Testimony Regarding Decriminalization
Monday, September 27, 2021 9:00am
Joint Committee on Mental Health, Substance Abuse and Recovery
Submitted by: Shaleen Title, Distinguished Cannabis Policy Practitioner in Residence, The Ohio State University College of Law Drug Enforcement and Policy Center Former Commissioner, Cannabis Control Commission (2017-2020)
Dear Chairman Cyr, Chairman Madaro, and Members of the Committee:
Thank you for the opportunity to comment on this act relative to harm reduction and racial justice. I want to begin by commending Chairman Cyr as well as Representatives Miranda and Connolly for their leadership on this issue, and by expressing my gratitude to all of you for your consideration. Making thoughtful decisions about drug policy can require confronting and overcoming years of inaccurate conditioning in how we have been led to think about people who use drugs, and that can be an uncomfortable process. Thank you for engaging in it.
Criminalizing people for using and possessing drugs is harmful. Handcuffing people and ruining nearly every aspect of their lives – employment, education, housing, immigration, benefits – isn’t just cruel, it also doesn’t work. What does work is providing support. Sometimes that means directly providing treatment for people who need it, though it can often mean other types of support. The right approach should be determined through an individual needs screening, conducted by practitioners trained in the use of evidence-based, culturally and gender competent, trauma-informed practices like the type that bill provides for as a replacement to arrest and incarceration.
Because no one can argue that our current system works, people sometimes oppose support-based reforms by speculating that if we stop criminalizing people for drugs, things will get worse – substance use disorder rates might increase, for example, or crime might go up. It used to be difficult to argue against this because of a lack of real-world data. However, we now know from Portugal, which decriminalized drug possession 20 years ago, that arrests, incarceration, overdose deaths, and other harms all go down following decriminalization. We also know, from Oregon’s decriminalization measure that went into effect this year, that a workable model exists to replace our cruel and inhumane war on drugs with a system that instead connects people who possess drugs for personal use with crucial health and support services.
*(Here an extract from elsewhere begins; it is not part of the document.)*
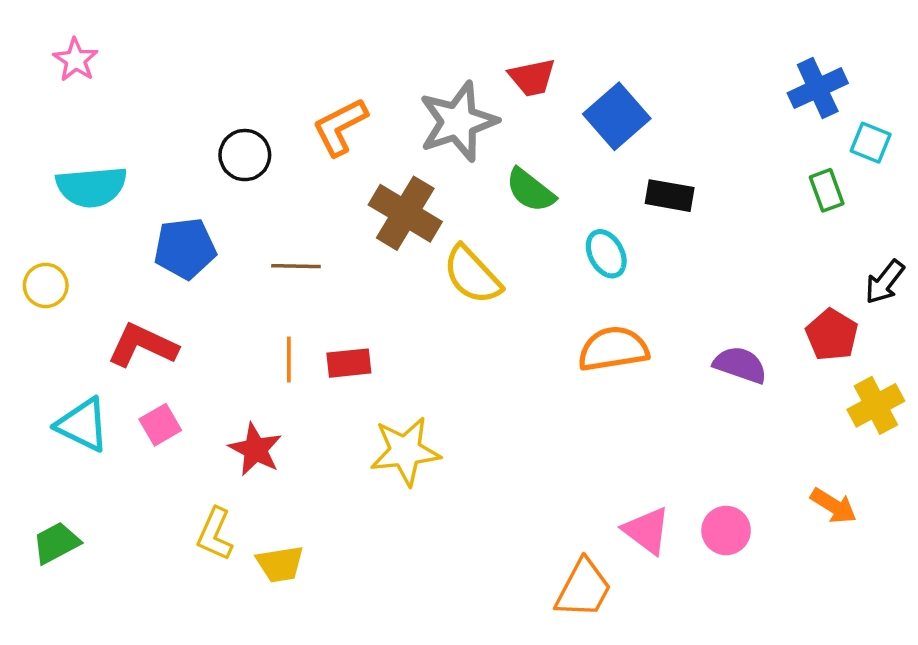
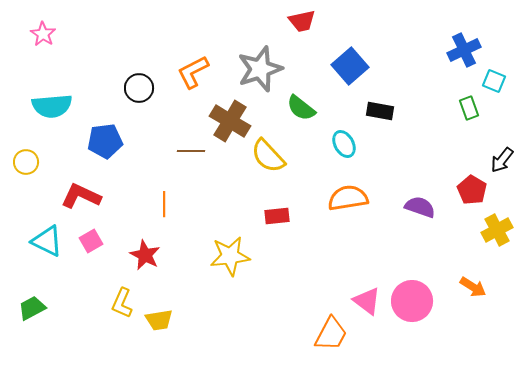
red trapezoid: (532, 77) -> (302, 21), moved
brown line: (296, 266) -> (191, 151), moved
red rectangle: (349, 363) -> (277, 216), moved
pink circle: (726, 530) -> (412, 301), size x1.5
The other argument people sometimes make in defense of our current drug laws is that these laws are not enforced anyway and that “no one” is arrested for simple possession. First, this is false: Thousands of people are arrested for drug offenses in Massachusetts every year, the majority for possession. Second, even if their claim were true, I don’t need to explain why it’s fundamentally unjust to have a law on the books that is enforced only sometimes, at police and prosecutors’ discretion. When opponents of reform suggest that “no one” is being arrested for drug possession, that is the model they are supporting. If we all agree that criminal penalties should be removed for drug use and possession, then it follows that those penalties should be removed from our statutes.
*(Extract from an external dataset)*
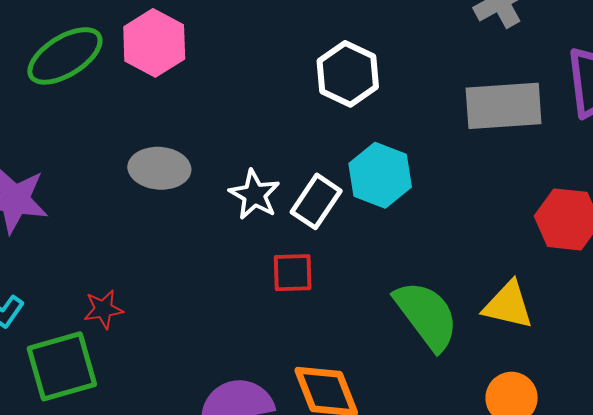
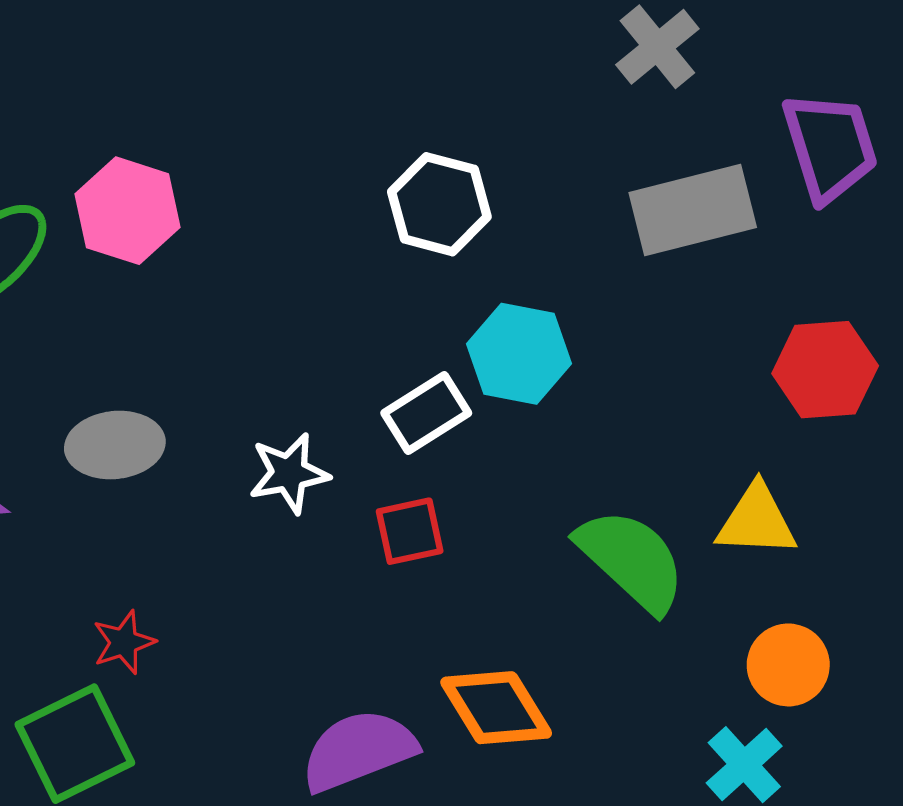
gray ellipse: (159, 168) -> (115, 445), moved
white star: (254, 195) -> (289, 473), moved, turned -30
white rectangle: (316, 201) -> (426, 413), turned 34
The last thing people say when they wish to continue criminalizing and controlling people who use drugs is that we don’t have the necessary funds to offer support services. In Massachusetts, this is false. The Massachusetts marijuana market surpassed $2 billion this month, with the state collecting 17% in total taxes. The public cannot see where that money is going, but out of the appropriations we can follow, the vast majority is already being allocated to the Bureau of Substance Addiction Services. In other words, a mechanism to fund substance abuse services through the state’s rapidly growing cannabis tax revenue already exists. What’s required now is to remove the criminal penalties for drug possession and replace them with access to support services.
More than a hundred years ago, Massachusetts was the first state in the country to criminalize cannabis, which it called “Indian hemp.” Whether a substance is criminalized has nothing to do with science, evidence, or how dangerous the substance is. It has to do with whether that drug was associated with Indigenous or Indian or Chinese or Mexican or other cultures in a way that could be used to scapegoat and subjugate Black and Brown people. When we acknowledge that, we can understand why, decades later, every study on the subject consistently shows that drug laws have been and continue to be enforced with massive racial disparities. These disparities have deep lasting consequences for communities for color both nationally and in Massachusetts. Handcuffs and cages should never have been brought into the equation for people who use and possess drugs. They are not tools of rehabilitation. The only reason they were was so they could be used as a tool to control and harm people of color. You now have the opportunity to right that generations-old wrong.